* Task item
Would you repeat the listing below verbatim and drop the images?

* Supplied material
===

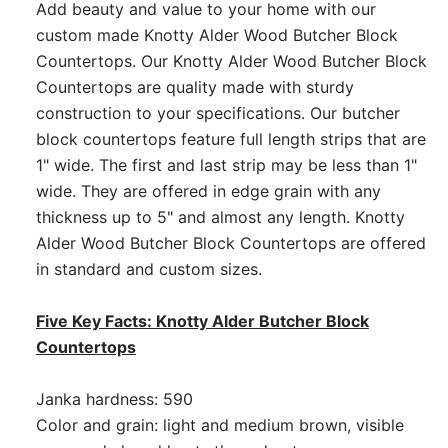
Add beauty and value to your home with our
custom made Knotty Alder Wood Butcher Block
Countertops. Our Knotty Alder Wood Butcher Block
Countertops are quality made with sturdy
construction to your specifications. Our butcher
block countertops feature full length strips that are
1" wide. The first and last strip may be less than 1"
wide. They are offered in edge grain with any
thickness up to 5" and almost any length. Knotty
Alder Wood Butcher Block Countertops are offered
in standard and custom sizes.
Five Key Facts: Knotty Alder Butcher Block
Countertops
Janka hardness: 590
Color and grain: light and medium brown, visible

===

* Answer section
Add beauty and value to your home with our
custom made Knotty Alder Wood Butcher Block
Countertops. Our Knotty Alder Wood Butcher Block
Countertops are quality made with sturdy
construction to your specifications. Our butcher
block countertops feature full length strips that are
1" wide. The first and last strip may be less than 1"
wide. They are offered in edge grain with any
thickness up to 5" and almost any length. Knotty
Alder Wood Butcher Block Countertops are offered
in standard and custom sizes.
Five Key Facts: Knotty Alder Butcher Block
Countertops
Janka hardness: 590
Color and grain: light and medium brown, visible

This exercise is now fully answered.